Wann halbautomatisches Biegen noch sinnvoll sein kann

Halbautomatische Biegemaschinen sind keineswegs völlig veraltet. Wenn Sie dickere Rohre (über 2,0 mm) biegen, stellt das Entstehen von Falten möglicherweise kein Problem dar. Halbautomatische Maschinen weisen in der Regel geringere Anschaffungskosten und geringere Werkzeugkosten auf; die Amortisation erfolgt bereits bei einem niedrigeren Teilevolumen im Vergleich zu vollautomatischen Maschinen. Bei dünnwandigem Edelstahl (SS) übersteigen jedoch die Verluste durch Ausschuss, Ablehnung von Teilen, Nacharbeit und Ausfallzeiten die Preisunterschiede zwischen halb- und vollautomatischen Maschinen rasch. Viele Hersteller erwerben halbautomatische Maschinen für geringe Produktionsmengen von Edelstahlteilen; wenn ihr Geschäft jedoch wächst, müssen sie letztendlich vollautomatische Biegemaschinen anschaffen, da die Kosten für gefaltete Teile erheblich sind.
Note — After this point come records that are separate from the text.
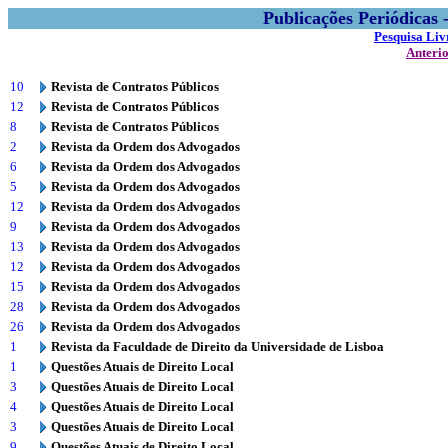
Publicações Periódicas
Pesquisa Liv
Anteri
10
Revista de Contratos Públicos
12
Revista de Contratos Públicos
8
Revista de Contratos Públicos
2
Revista da Ordem dos Advogados
6
Revista da Ordem dos Advogados
5
Revista da Ordem dos Advogados
12
Revista da Ordem dos Advogados
9
Revista da Ordem dos Advogados
13
Revista da Ordem dos Advogados
12
Revista da Ordem dos Advogados
15
Revista da Ordem dos Advogados
28
Revista da Ordem dos Advogados
26
Revista da Ordem dos Advogados
1
Revista da Faculdade de Direito da Universidade de Lisboa
1
Questões Atuais de Direito Local
3
Questões Atuais de Direito Local
4
Questões Atuais de Direito Local
3
Questões Atuais de Direito Local
9
Questões Atuais de Direito Local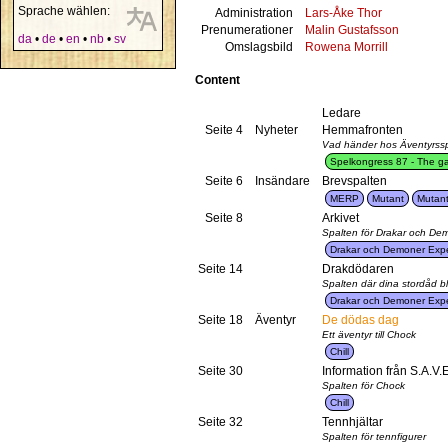
Sprache wählen:
Administration
Lars-Åke Thor
Prenumerationer
Malin Gustafsson
da
•
de
•
en
•
nb
•
sv
Omslagsbild
Rowena Morrill
Content
Ledare
Seite 4
Nyheter
Hemmafronten
Vad händer hos Äventyrss
Spelkongress 87 - The ga
Seite 6
Insändare
Brevspalten
MERP
Mutant
Mutant
Seite 8
Arkivet
Spalten för Drakar och De
Drakar och Demoner Expe
Seite 14
Drakdödaren
Spalten där dina stordåd bl
Drakar och Demoner Expe
Seite 18
Äventyr
De dödas dag
Ett äventyr till Chock
Chill
Seite 30
Information från S.A.V.E
Spalten för Chock
Chill
Seite 32
Tennhjältar
Spalten för tennfigurer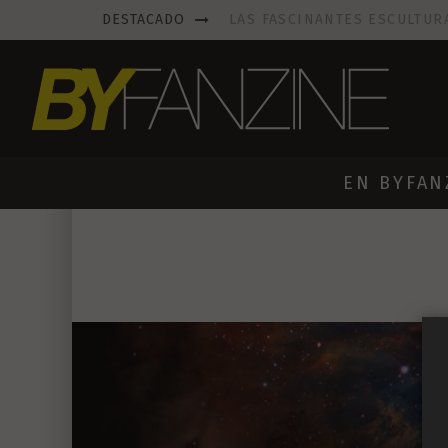
DESTACADO
LAS FASCINANTES ESCULTUR
KAETHE BUTCHER
EXPLORA
PRISCILLA FOIS MISSK
DIS
LUISA AZEVEDO
, CREACIO
EN BYFAN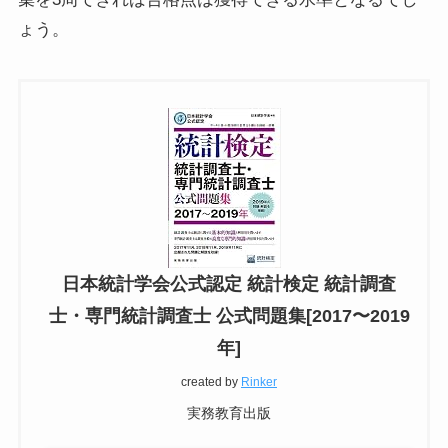
ょう。
日本統計学会公式認定 統計検定 統計調査
士・専門統計調査士 公式問題集[2017〜2019
年]
created by
Rinker
実務教育出版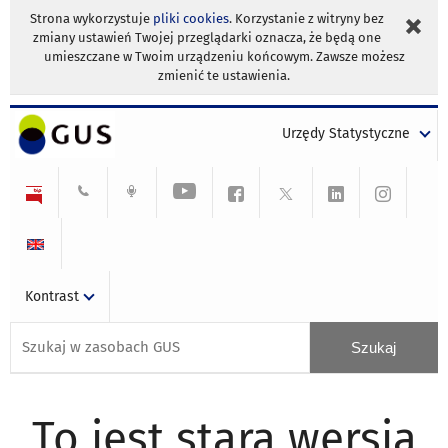
Strona wykorzystuje
pliki cookies
. Korzystanie z witryny bez
zmiany ustawień Twojej przeglądarki oznacza, że będą one
umieszczane w Twoim urządzeniu końcowym. Zawsze możesz
zmienić te ustawienia.
Urzędy Statystyczne
Kontrast
To jest stara wersja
Für Teile mit komplexen Biegungen und dünnen Wänden wird der Einsatz vollautomatischer Biegemaschinen unverzichtbar.

Fazit

Für die Herstellung von dünnwandigen Edelstahlrohren in Produktionsqualität bieten vollautomatische Biegemaschinen eine deutlich bessere Steuerung und Konsistenz im Vergleich zu halbautomatischen Maschinen. Die automatisierte Steuerung der Mandrel-Position, der Boost-Kraft und der Biegegeschwindigkeit ist entscheidend, um Falten im inneren Radius zu vermeiden. Obwohl halbautomatische Biegemaschinen bei Bedienung durch hochqualifizierte Fachkräfte durchaus akzeptable Ergebnisse liefern können, gewährleisten vollautomatische Maschinen die Wiederholgenauigkeit, die erforderlich ist, um sicherzustellen, dass jedes Bauteil die kritischen Qualitätsstandards für sensible Branchen wie die medizinische Fertigung und Automobilanwendungen erfüllt. Bei Baorui haben wir bereits zahlreiche Hersteller bei diesem Übergang unterstützt und wissen, dass für kritische dünnwandige Edelstahlteile das vollautomatische Biegen nicht nur eine Option darstellt – es ist die Lösung.